Dude clme on I’ve been here 3 or 4 years now. Do you see me posting something like this? Realistically?
I was just thinking about it the other day too, its def the future tech that we’ll have HYOOJ chips and separated dies, MAYBE go full core 2 duo and separated cores! 4nm cores? And 10 core chips at that? Imagine that! That’ll be normal in ten years tops.
Combining the CPU and chipset into one device makes sense to me because CPUs and chipsets actually do use different manufacturing nodes at times. Like right now the most modern Intel CPUs all use 14nm, but the chipsets they use are 22nm.

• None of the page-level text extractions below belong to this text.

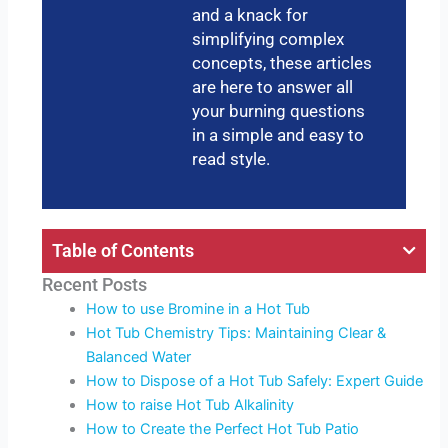
and a knack for
simplifying complex
concepts, these articles
are here to answer all
your burning questions
in a simple and easy to
read style.
Table of Contents
Recent Posts
How to use Bromine in a Hot Tub
Hot Tub Chemistry Tips: Maintaining Clear &
Balanced Water
How to Dispose of a Hot Tub Safely: Expert Guide
How to raise Hot Tub Alkalinity
How to Create the Perfect Hot Tub Patio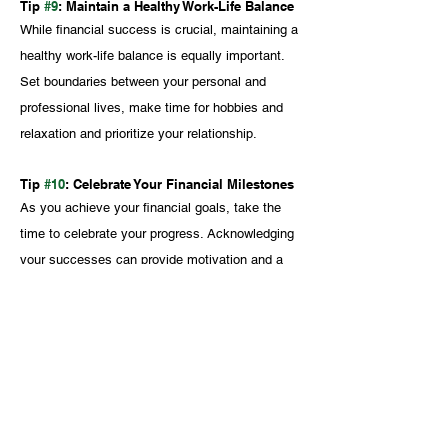
Tip 
#9
: Maintain a Healthy Work-Life Balance
While financial success is crucial, maintaining a 
healthy work-life balance is equally important. 
Set boundaries between your personal and 
professional lives, make time for hobbies and 
relaxation and prioritize your relationship.
Tip 
#10
: Celebrate Your Financial Milestones
As you achieve your financial goals, take the 
time to celebrate your progress. Acknowledging 
your successes can provide motivation and a 
sense of accomplishment, fuelling your drive to 
continue building a bright financial future 
together.
To learn more about Personal finance 
for medical professionals and other 
financial issues that impact medical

Combined with Intel adding more stuff to their chipsets in the near future (apparently audio, WiFi, and BT for Z390) it just seems like combining the CPU and chipset into one part would be the next logical step.
Intel’s glue is surely worse: can’t even allow Intel to stick to their marketing points against AMD.
I’m just going to sit here and enjoy Intel and AMD boxing like penguins. My opinion is that they’re trying to compete with each other on completly different fields so none of them will ever come out victorious in the end.
I may be wrong on this but a bigger process does not strictly mean it will be slower, usually is is just that the larger it is the more heat it makes and thus has to be set slower to manage heat output. For these parts I do not think absolute max speed is a necessity so they can make them bigger and a little cheaper with better yields using an older well known process.
So may not be a drawback or compromise at all, just makes sense to them.
Well, in addition to heat reduction, you can pack the circuits more tightly together which I think would net you a speed increase due to the limited speed of electric fields through the silicon. I imagine that would let you do more per clock since, relative to the original design, a smaller process node increases the speed between components.
At 3 GHz light moves about 100 mm per clock. Electromagnetic waves in silicon would travel less than that, maybe 50 mm? I can’t guess specifics, but a smaller process node should mean less circuitry traversed per unit of time.